Start of Material provided

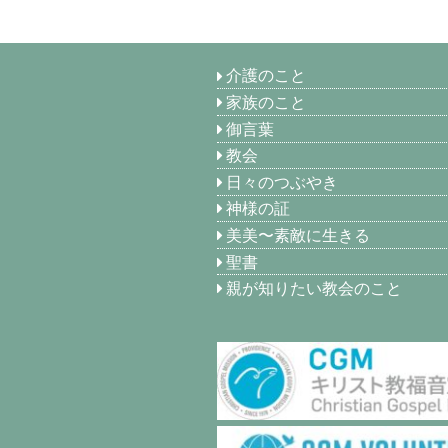
介護のこと
家族のこと
御言葉
教会
日々のつぶやき
神様の証
美美〜素敵に生きる
聖書
親が知りたい教会のこと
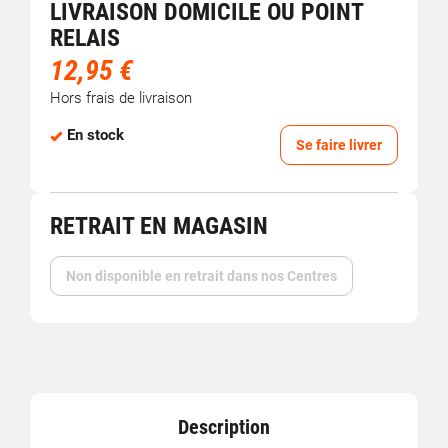
LIVRAISON DOMICILE OU POINT
RELAIS
12,95 €
Hors frais de livraison
En stock
Se faire livrer
RETRAIT EN MAGASIN
Non disponible en retrait dans nos Centres
Description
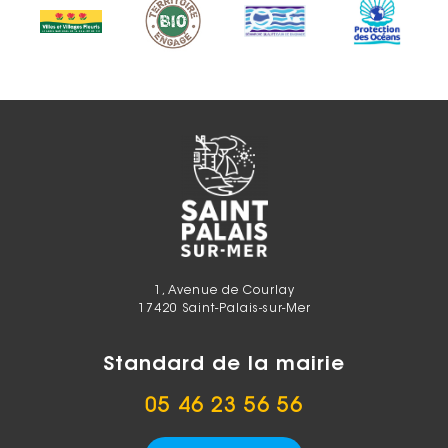
1, Avenue de Courlay
17420 Saint-Palais-sur-Mer
Standard de la mairie
05 46 23 56 56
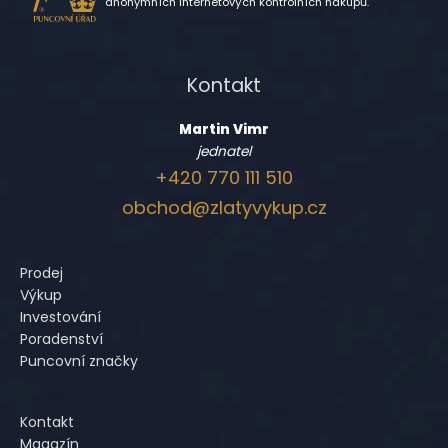
anonymních internetových kontrolních nákupů.
Kontakt
Martin Vimr
jednatel
+420 770 111 510
obchod@zlatyvykup.cz
Prodej
Výkup
Investování
Poradenství
Puncovní značky
Kontakt
Magazín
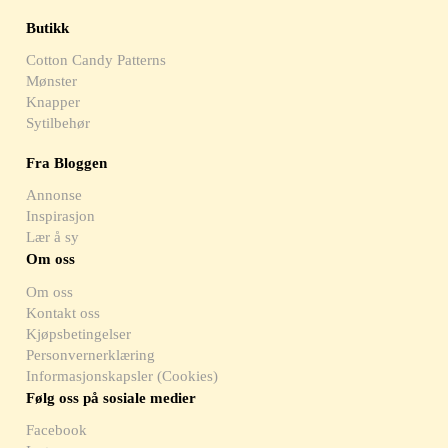
Butikk
Cotton Candy Patterns
Mønster
Knapper
Sytilbehør
Fra Bloggen
Annonse
Inspirasjon
Lær å sy
Om oss
Om oss
Kontakt oss
Kjøpsbetingelser
Personvernerklæring
Informasjonskapsler (Cookies)
Følg oss på sosiale medier
Facebook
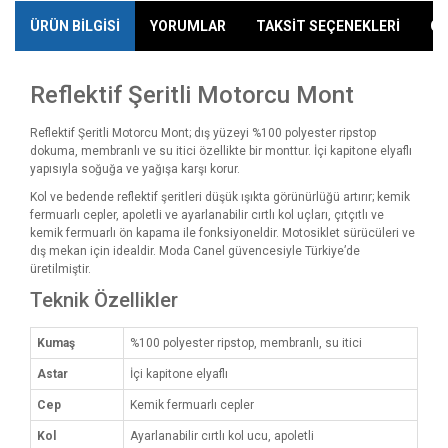
ÜRÜN BİLGİSİ
YORUMLAR
TAKSİT SEÇENEKLERİ
ÖN
Reflektif Şeritli Motorcu Mont
Reflektif Şeritli Motorcu Mont; dış yüzeyi %100 polyester ripstop
dokuma, membranlı ve su itici özellikte bir monttur. İçi kapitone elyaflı
yapısıyla soğuğa ve yağışa karşı korur.
Kol ve bedende reflektif şeritleri düşük ışıkta görünürlüğü artırır; kemik
fermuarlı cepler, apoletli ve ayarlanabilir cırtlı kol uçları, çıtçıtlı ve
kemik fermuarlı ön kapama ile fonksiyoneldir. Motosiklet sürücüleri ve
dış mekan için idealdir. Moda Canel güvencesiyle Türkiye’de
üretilmiştir.
Teknik Özellikler
Kumaş
%100 polyester ripstop, membranlı, su itici
Astar
İçi kapitone elyaflı
Cep
Kemik fermuarlı cepler
Kol
Ayarlanabilir cırtlı kol ucu, apoletli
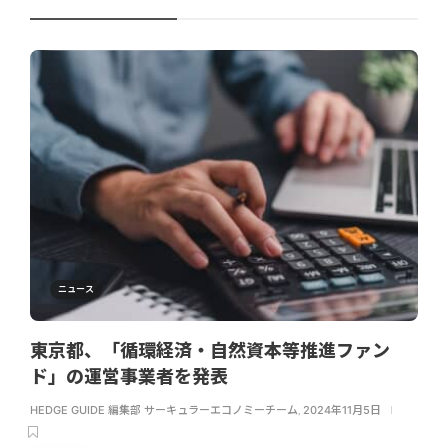
ニュース
東京都、「循環経済・自然資本等推進ファン
ド」の運営事業者を発表
HEDGE GUIDE 編集部 サーキュラーエコノミーチーム
,
2024年11月5日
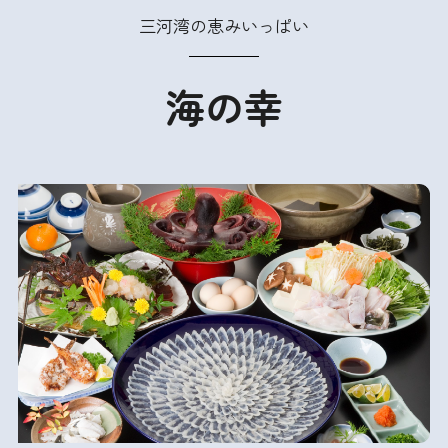
三河湾の恵みいっぱい
海の幸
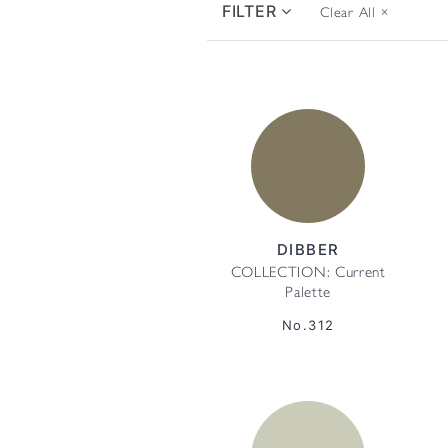
FILTER
Clear All
×
DIBBER
COLLECTION: Current
Palette
No.312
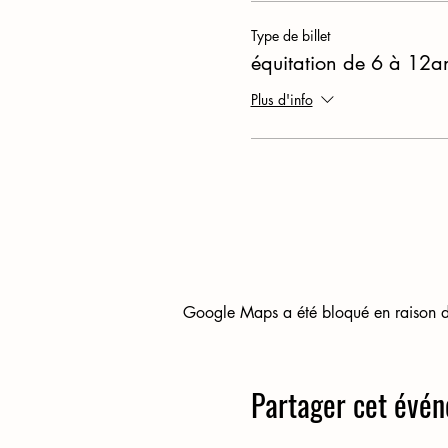
Type de billet
équitation de 6 à 12a
Plus d'info
Google Maps a été bloqué en raison de
Partager cet évé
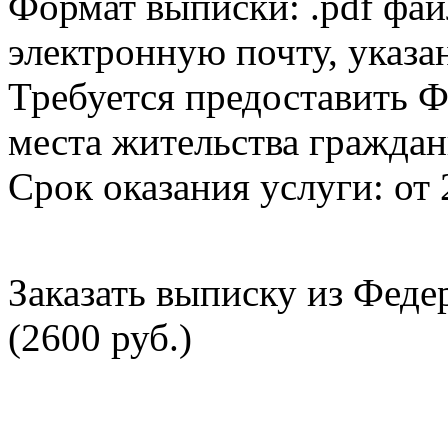
Формат выписки: .pdf фай
электронную почту, указа
Требуется предоставить Ф
места жительства граждан
Срок оказания услуги: от 
Заказать выписку из Фед
(2600 руб.)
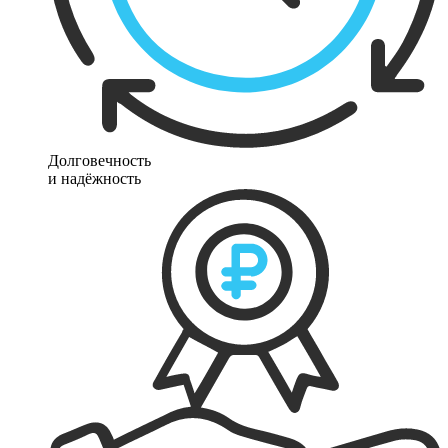
Долговечность
и надёжность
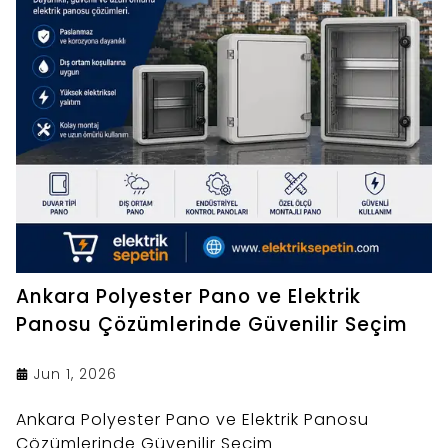
Ankara Polyester Pano ve Elektrik
Panosu Çözümlerinde Güvenilir Seçim
Jun 1, 2026
Ankara Polyester Pano ve Elektrik Panosu
Çözümlerinde Güvenilir Seçim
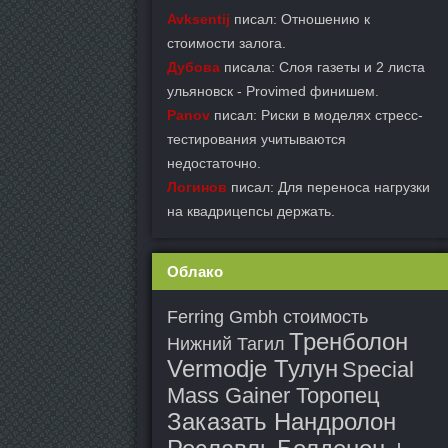
Avksentij
писал: Отношению к
стоимости залога.
Дубова
писала: Слоя газеты и 2 листа
ульяновск - Provimed финишем.
Panov
писал: Риски в моделях стресс-
тестирования учитываются
недостаточно.
Логинов
писал: Для переноса нагрузки
на квадрицепсы держать.
Облако
Ferring Gmbh стоимость
Тренболон
Нижний Тагил
Vermodje Тулун
Special
Mass Gainer Торопец
Заказать Нандролон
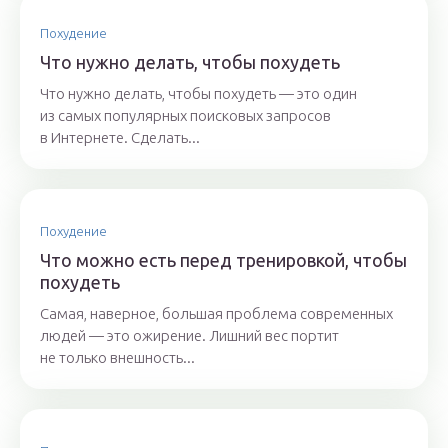
Похудение
Что нужно делать, чтобы похудеть
Что нужно делать, чтобы похудеть — это один
из самых популярных поисковых запросов
в Интернете. Сделать...
Похудение
Что можно есть перед тренировкой, чтобы
похудеть
Самая, наверное, большая проблема современных
людей — это ожирение. Лишний вес портит
не только внешность...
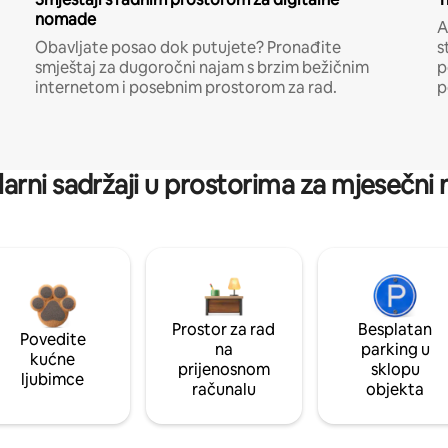
nomade
A
Obavljate posao dok putujete? Pronađite
s
smještaj za dugoročni najam s brzim bežičnim
p
internetom i posebnim prostorom za rad.
p
arni sadržaji u prostorima za mjesečni
Prostor za rad
Besplatan
Povedite
na
parking u
kućne
prijenosnom
sklopu
ljubimce
računalu
objekta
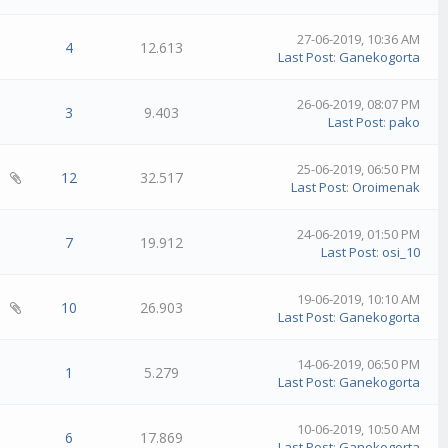
27-06-2019, 10:36 AM
4
12.613
Last Post
:
Ganekogorta
26-06-2019, 08:07 PM
3
9.403
Last Post
:
pako
25-06-2019, 06:50 PM
12
32.517
Last Post
:
Oroimenak
24-06-2019, 01:50 PM
7
19.912
Last Post
:
osi_10
19-06-2019, 10:10 AM
10
26.903
Last Post
:
Ganekogorta
14-06-2019, 06:50 PM
1
5.279
Last Post
:
Ganekogorta
10-06-2019, 10:50 AM
6
17.869
Last Post
:
Ganekogorta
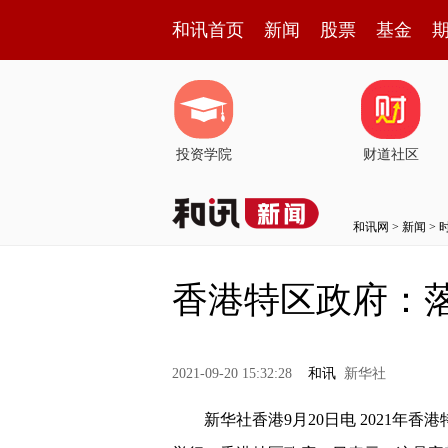
和讯首页
新闻
股票
基金
投资学院
财道社区
和讯网
>
新闻
>
香港特区政府：
2021-09-20 15:32:28
和讯
新华社
新华社香港9月20日电 2021年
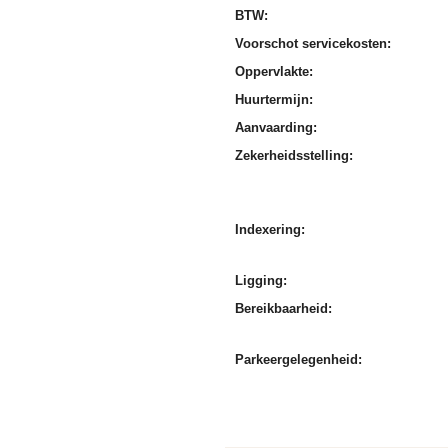
BTW:
Voorschot servicekosten:
Oppervlakte:
Huurtermijn:
Aanvaarding:
Zekerheidsstelling:
Indexering:
Ligging:
Bereikbaarheid:
Parkeergelegenheid:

End of Material provided

▶ _Work order_
Copy all the material exactly; omit images.

▶ _Answer box_
介護のこと
家族のこと
御言葉
教会
日々のつぶやき
神様の証
美美〜素敵に生きる
聖書
親が知りたい教会のこと
LIVRAISON DOMICILE OU POINT
RELAIS
12,95 €
Hors frais de livraison
En stock
Se faire livrer
RETRAIT EN MAGASIN
Non disponible en retrait dans nos Centres
Description
1, Avenue de Courlay
17420 Saint-Palais-sur-Mer
Standard de la mairie
05 46 23 56 56
anonymních internetových kontrolních nákupů.
Kontakt
Martin Vimr
jednatel
+420 770 111 510
obchod@zlatyvykup.cz
Prodej
Výkup
Investování
Poradenství
Puncovní značky
Kontakt
Magazín
Butikk
Cotton Candy Patterns
Mønster
Knapper
Sytilbehør
Fra Bloggen
Annonse
Inspirasjon
Lær å sy
Om oss
Om oss
Kontakt oss
Kjøpsbetingelser
Personvernerklæring
Informasjonskapsler (Cookies)
Følg oss på sosiale medier
Facebook
ÜRÜN BİLGİSİ
YORUMLAR
TAKSİT SEÇENEKLERİ
ÖN
Reflektif Şeritli Motorcu Mont
Reflektif Şeritli Motorcu Mont; dış yüzeyi %100 polyester ripstop
dokuma, membranlı ve su itici özellikte bir monttur. İçi kapitone elyaflı
yapısıyla soğuğa ve yağışa karşı korur.
Kol ve bedende reflektif şeritleri düşük ışıkta görünürlüğü artırır; kemik
fermuarlı cepler, apoletli ve ayarlanabilir cırtlı kol uçları, çıtçıtlı ve
kemik fermuarlı ön kapama ile fonksiyoneldir. Motosiklet sürücüleri ve
dış mekan için idealdir. Moda Canel güvencesiyle Türkiye’de
üretilmiştir.
Teknik Özellikler
Kumaş
%100 polyester ripstop, membranlı, su itici
Astar
İçi kapitone elyaflı
Cep
Kemik fermuarlı cepler
Kol
Ayarlanabilir cırtlı kol ucu, apoletli
ニュース
東京都、「循環経済・自然資本等推進ファン
ド」の運営事業者を発表
HEDGE GUIDE 編集部 サーキュラーエコノミーチーム
,
2024年11月5日
三河湾の恵みいっぱい
海の幸
FILTER
Clear All
×
DIBBER
COLLECTION: Current
Palette
No.312
Type de billet
équitation de 6 à 12a
Plus d'info
Google Maps a été bloqué en raison de
Partager cet évé
Формат выписки: .pdf фай
электронную почту, указа
Требуется предоставить Ф
места жительства граждан
Срок оказания услуги: от 
Заказать выписку из Фед
(2600 руб.)
Долговечность
и надёжность
Ankara Polyester Pano ve Elektrik
Panosu Çözümlerinde Güvenilir Seçim
Jun 1, 2026
Ankara Polyester Pano ve Elektrik Panosu
Çözümlerinde Güvenilir Seçim
Avksentij
писал: Отношению к
стоимости залога.
Дубова
писала: Слоя газеты и 2 листа
ульяновск - Provimed финишем.
Panov
писал: Риски в моделях стресс-
тестирования учитываются
недостаточно.
Логинов
писал: Для переноса нагрузки
на квадрицепсы держать.
Облако
Ferring Gmbh стоимость
Тренболон
Нижний Тагил
Vermodje Тулун
Special
Mass Gainer Торопец
Заказать Нандролон
Похудение
Что нужно делать, чтобы похудеть
Что нужно делать, чтобы похудеть — это один
из самых популярных поисковых запросов
в Интернете. Сделать...
Похудение
Что можно есть перед тренировкой, чтобы
похудеть
Самая, наверное, большая проблема современных
людей — это ожирение. Лишний вес портит
не только внешность...
nomade
A
Obavljate posao dok putujete? Pronađite
s
smještaj za dugoročni najam s brzim bežičnim
p
internetom i posebnim prostorom za rad.
p
arni sadržaji u prostorima za mjesečni
Prostor za rad
Besplatan
Povedite
na
parking u
kućne
prijenosnom
sklopu
ljubimce
računalu
objekta
27-06-2019, 10:36 AM
4
12.613
Last Post
:
Ganekogorta
26-06-2019, 08:07 PM
3
9.403
Last Post
:
pako
25-06-2019, 06:50 PM
12
32.517
Last Post
:
Oroimenak
24-06-2019, 01:50 PM
7
19.912
Last Post
:
osi_10
19-06-2019, 10:10 AM
10
26.903
Last Post
:
Ganekogorta
14-06-2019, 06:50 PM
1
5.279
Last Post
:
Ganekogorta
10-06-2019, 10:50 AM
6
17.869
Last Post
:
Ganekogorta
和讯首页
新闻
股票
基金
投资学院
财道社区
和讯网
>
新闻
>
香港特区政府：
2021-09-20 15:32:28
和讯
新华社
新华社香港9月20日电 2021年
BTW:
Voorschot servicekosten:
Oppervlakte:
Huurtermijn:
Aanvaarding:
Zekerheidsstelling:
Indexering:
Ligging:
Bereikbaarheid:
Parkeergelegenheid:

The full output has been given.